ASSIGNED TASK: Return each line of the records below in which the string "rejonie" turns up.

[Dataset entries]
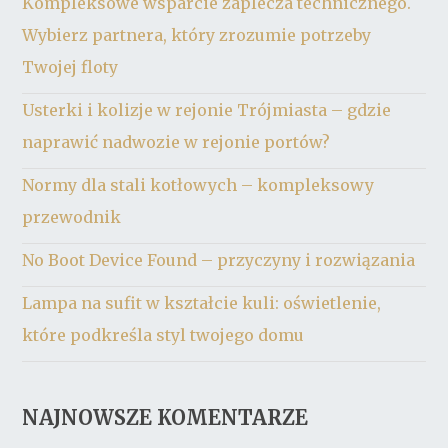
Kompleksowe wsparcie zaplecza technicznego.
Wybierz partnera, który zrozumie potrzeby
Twojej floty
Usterki i kolizje w rejonie Trójmiasta – gdzie
naprawić nadwozie w rejonie portów?
Normy dla stali kotłowych – kompleksowy
przewodnik
No Boot Device Found – przyczyny i rozwiązania
Lampa na sufit w kształcie kuli: oświetlenie,
które podkreśla styl twojego domu
NAJNOWSZE KOMENTARZE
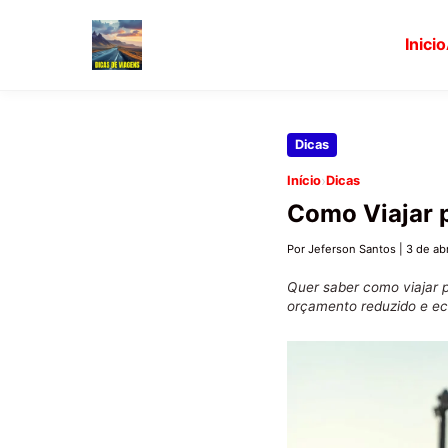
Inicio
Pular
Dicas
para
›
Início
Dicas
o
Como Viajar 
conteúdo
principal
Por Jeferson Santos
|
3 de ab
Quer saber como viajar 
orçamento reduzido e ec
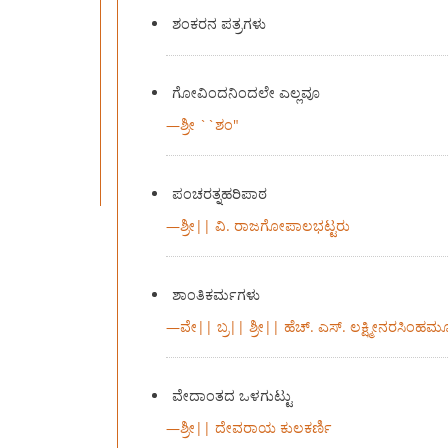
ಶಂಕರನ ಪತ್ರಗಳು
ಗೋವಿಂದನಿಂದಲೇ ಎಲ್ಲವೂ
—
ಶ್ರೀ ``ಶಂ"
ಪಂಚರತ್ನಹರಿಪಾಠ
—
ಶ್ರೀ|| ವಿ. ರಾಜಗೋಪಾಲಭಟ್ಟರು
ಶಾಂತಿಕರ್ಮಗಳು
—
ವೇ|| ಬ್ರ|| ಶ್ರೀ|| ಹೆಚ್. ಎಸ್. ಲಕ್ಷ್ಮೀನರಸಿಂಹಮ
ವೇದಾಂತದ ಒಳಗುಟ್ಟು
—
ಶ್ರೀ|| ದೇವರಾಯ ಕುಲಕರ್ಣಿ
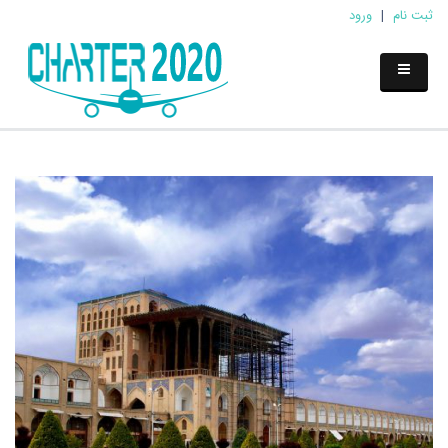
ثبت نام
|
ورود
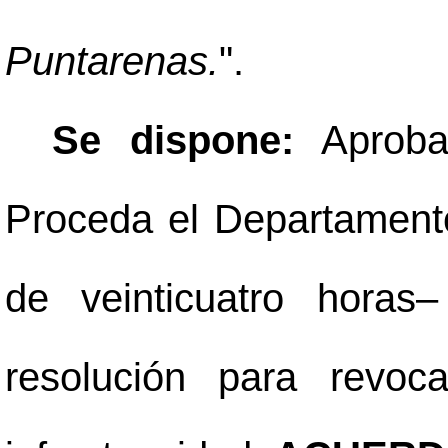
Puntarenas.
".
Se
dispone:
Aprobar
Proceda el Departamento
de veinticuatro horas
–
resolución para revoc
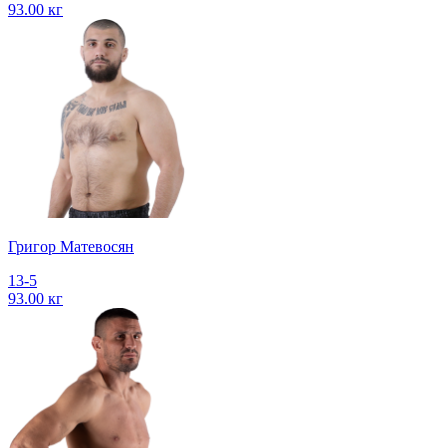
93.00 кг
Григор Матевосян
13-5
93.00 кг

SOLUTION FOR THIS EXERCISE:
Usterki i kolizje w rejonie Trójmiasta – gdzie
naprawić nadwozie w rejonie portów?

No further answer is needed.